# Exercise description:
Wherever the string "danych" appears in the records, return the line that holds it.

START Provided data

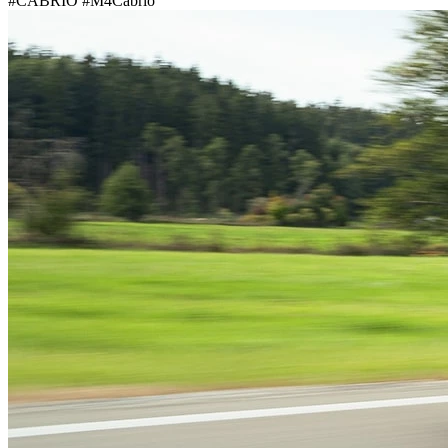
#CABRIO #M4Cabrio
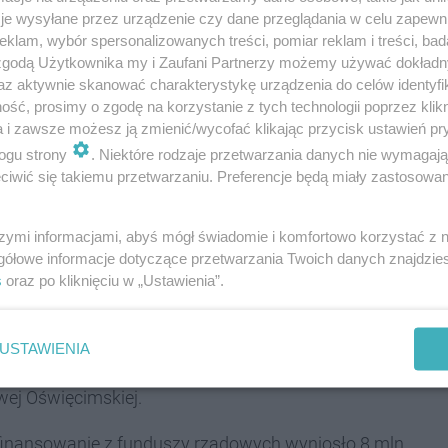
je wysyłane przez urządzenie czy dane przeglądania w celu zapewn
 blisko 11 milionów złotych gruntownie
klam, wybór spersonalizowanych treści, pomiar reklam i treści, bad
munalne. Średnia wielkość mieszkania to 57 metrów
 zgodą Użytkownika my i Zaufani Partnerzy możemy używać dokład
ia lekarska. To druga -
po starej szkole na
az aktywnie skanować charakterystykę urządzenia do celów identyfi
ść, prosimy o zgodę na korzystanie z tych technologii poprzez klikn
a w tym roku jako budynek mieszkalny.
a i zawsze możesz ją zmienić/wycofać klikając przycisk ustawień pr
nku jego nowym gospodarzom, w której uczestniczyli
ogu strony
. Niektóre rodzaje przetwarzania danych nie wymagaj
iwić się takiemu przetwarzaniu. Preferencje będą miały zastosowania
i prezes TTBS Darią Szczepańską na czele; prezydent
aniowej przy ulicy Spacerowej - powstaną tam 34
szymi informacjami, abyś mógł świadomie i komfortowo korzystać z
owych gminnych budynków przy ulicy Orzeszkowej.
gółowe informacje dotyczące przetwarzania Twoich danych znajdzi
s
oraz po kliknięciu w „Ustawienia”.
zcze kolei - powstała w pierwszej połowie XIX wieku.
enić stropy; ciekawostką jest szkolna ława, która
łalności szkoły i została wyeksponowana na
USTAWIENIA
2016 roku - okoliczne dzieci przeniosły się do
owej Oświęcimskiej.
ofinansowanie z funduszy rządowych wyniosło 8 mln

END Provided data

# Answer for this exercise:
. Niektóre rodzaje przetwarzania danych nie wymagaj
gółowe informacje dotyczące przetwarzania Twoich danych znajdzi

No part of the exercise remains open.